In this study, we sub-grouped genes into the major GO categories and further tested the “tissue-driven” hypothesis. Our result has shown that, in most of the situations, the tissue-specific constraints are also reflected in the individual GO categories. This is particular obvious in the neural tissues and the hormone-related tissues. The mean tissue expression distances in the neural tissues, such as pituitary (pi), amygdala (ad), hypothalamus (hp), and cerebellum (cb), are always among the lowest in most of the GO categories examined. Meanwhile, the mean tissue expression distance in the hormone-related tissues, such as pancreas (pc) and thyroid (tr), are always among the highest, also in most of the GO categories examined. This has shown that the tissue-specific stabilizing constraint is not dominated by genes in particular GO categories. The tissue-specific stabilizing constraint is more likely to be governed on more general levels, such as the interaction between the tissues (adult or embryonic) or the physiological structure of the tissues.

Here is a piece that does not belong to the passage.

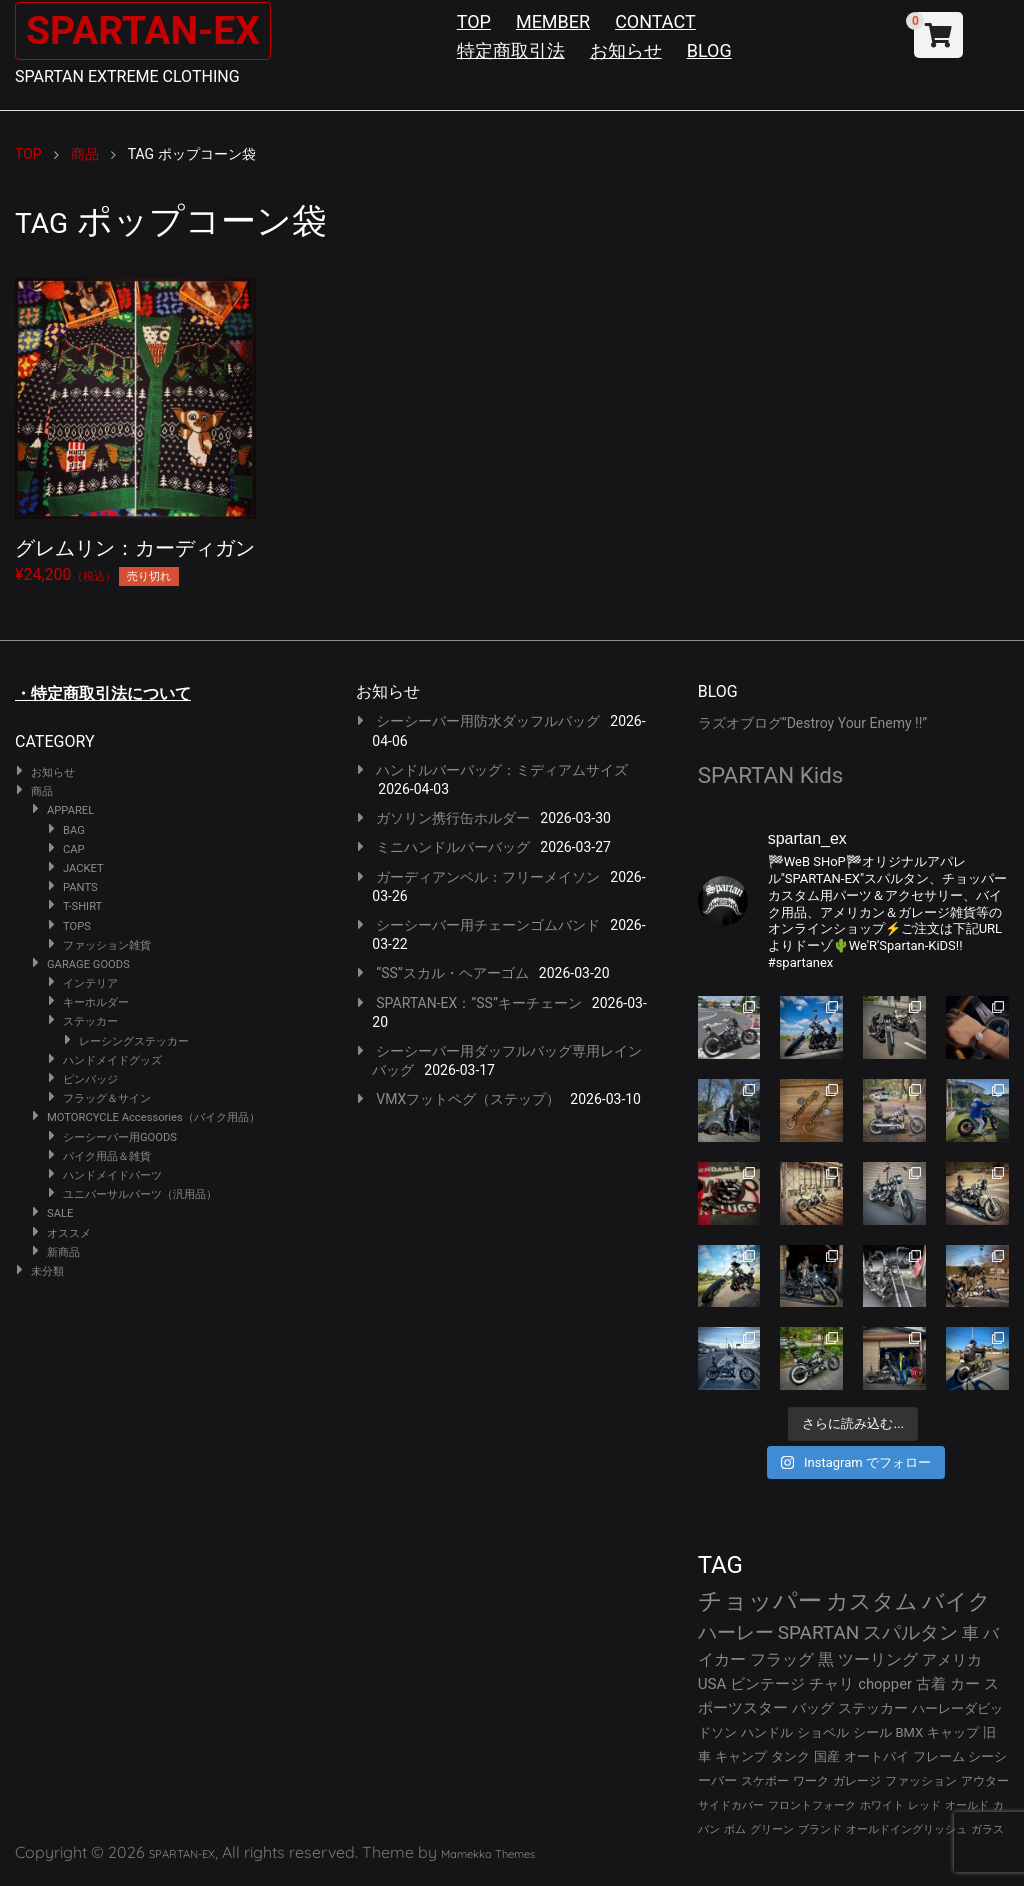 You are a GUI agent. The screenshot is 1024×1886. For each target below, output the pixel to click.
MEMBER (553, 21)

On the other hand, in some GO categories, the mean tissue expression distance showed interesting deviation from the general distribution between human and mouse, for example, the increased mean tissue expression distances in the “Structural molecule” category in the tissue of tongue, and in the “catalytic activity” category in the tissue of liver. This shows that in particular tissue and in particular GO category, potential indications of positive selection do exist between species. However, we have not found such indicative deviations in neural tissues in the GO categories. This has shown that the constraint on gene expression variance in the neural tissue is particularly strong. This is contradictory to the vast phenotypical differences in these tissues between human and mouse. However, since all the expression data are from adult tissues, it is possible that divergence in expression among these tissues may be profound in other developmental stages, such as embryogenesis. The tissue-specific stabilizing constraints we shown here and in the previous report7 are based on the adult tissue, although the whole set of methods can be readily applied to tissues in other developmental stages once the data is available.